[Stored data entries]
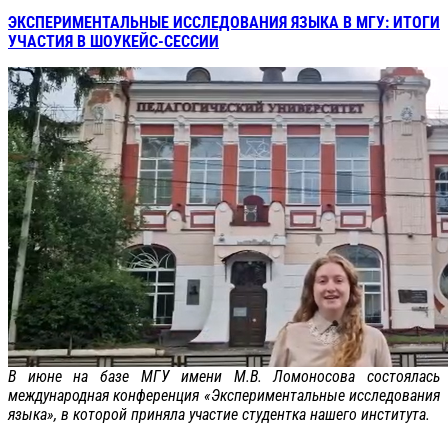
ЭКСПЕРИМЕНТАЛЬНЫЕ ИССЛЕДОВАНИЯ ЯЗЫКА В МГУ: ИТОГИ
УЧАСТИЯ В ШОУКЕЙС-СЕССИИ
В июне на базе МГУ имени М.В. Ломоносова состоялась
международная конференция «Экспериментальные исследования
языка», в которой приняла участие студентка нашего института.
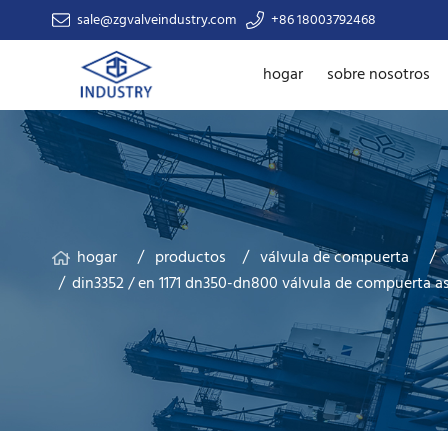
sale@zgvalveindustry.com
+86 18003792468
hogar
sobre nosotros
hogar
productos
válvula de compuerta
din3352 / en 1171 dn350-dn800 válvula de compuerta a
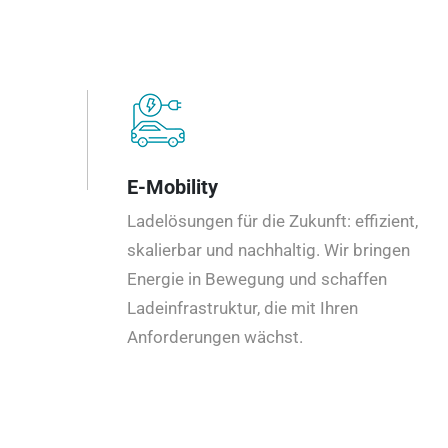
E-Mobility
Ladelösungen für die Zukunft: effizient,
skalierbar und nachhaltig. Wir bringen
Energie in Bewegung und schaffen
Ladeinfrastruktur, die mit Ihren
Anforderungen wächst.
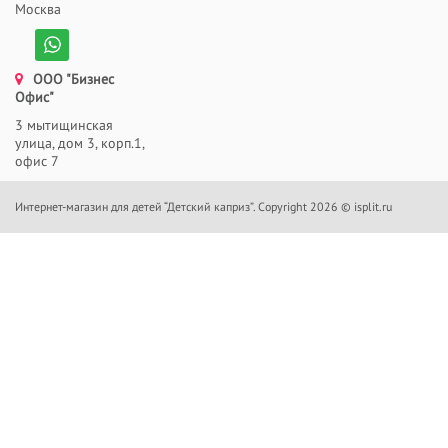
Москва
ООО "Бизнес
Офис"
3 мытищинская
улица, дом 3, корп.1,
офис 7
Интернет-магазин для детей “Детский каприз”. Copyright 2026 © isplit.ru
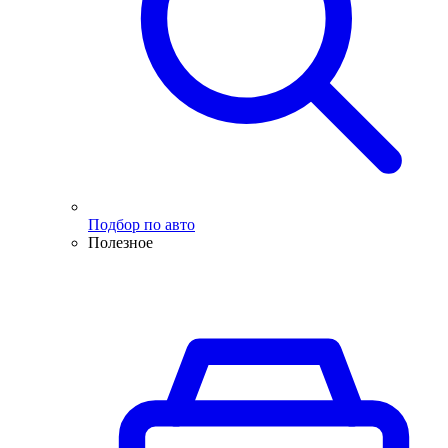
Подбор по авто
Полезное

==

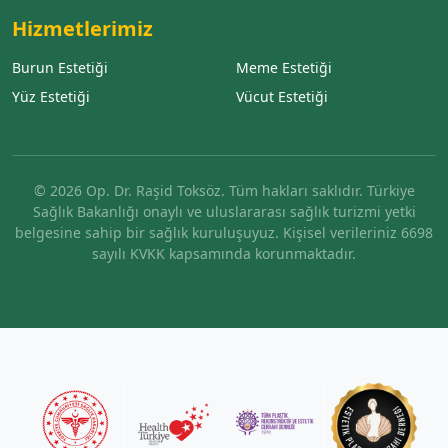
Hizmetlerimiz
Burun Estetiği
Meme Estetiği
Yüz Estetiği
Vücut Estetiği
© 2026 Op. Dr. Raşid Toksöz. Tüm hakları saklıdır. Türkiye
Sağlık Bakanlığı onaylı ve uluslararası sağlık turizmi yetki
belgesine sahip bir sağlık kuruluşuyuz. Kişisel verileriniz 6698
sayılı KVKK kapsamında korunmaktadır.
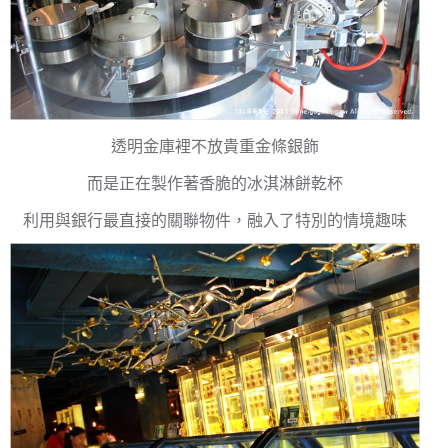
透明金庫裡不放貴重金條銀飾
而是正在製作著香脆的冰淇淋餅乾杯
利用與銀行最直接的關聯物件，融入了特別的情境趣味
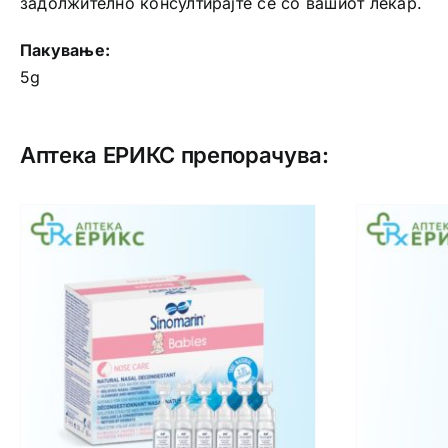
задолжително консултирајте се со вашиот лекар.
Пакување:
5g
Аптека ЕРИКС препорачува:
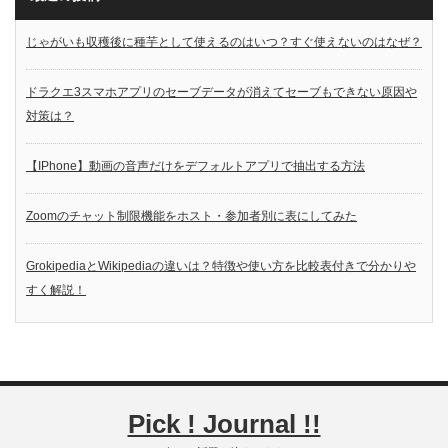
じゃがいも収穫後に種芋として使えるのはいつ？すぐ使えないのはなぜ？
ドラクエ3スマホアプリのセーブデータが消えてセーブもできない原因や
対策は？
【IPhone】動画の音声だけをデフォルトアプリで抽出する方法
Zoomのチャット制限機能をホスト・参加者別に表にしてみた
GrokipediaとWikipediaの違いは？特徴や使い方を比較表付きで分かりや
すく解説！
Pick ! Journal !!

Exercise requirements: Your reply should consist solely of the lines above from the line containing "透明金庫裡不放貴重金條銀飾" up to and including the line containing "Pick ! Journal !!", reproduced exactly, minus the pictures.

Exercise output:
透明金庫裡不放貴重金條銀飾
而是正在製作著香脆的冰淇淋餅乾杯
利用與銀行最直接的關聯物件，融入了特別的情境趣味
задолжително консултирајте се со вашиот лекар.
Пакување:
5g
Аптека ЕРИКС препорачува:
じゃがいも収穫後に種芋として使えるのはいつ？すぐ使えないのはなぜ？
ドラクエ3スマホアプリのセーブデータが消えてセーブもできない原因や
対策は？
【IPhone】動画の音声だけをデフォルトアプリで抽出する方法
Zoomのチャット制限機能をホスト・参加者別に表にしてみた
GrokipediaとWikipediaの違いは？特徴や使い方を比較表付きで分かりや
すく解説！
Pick ! Journal !!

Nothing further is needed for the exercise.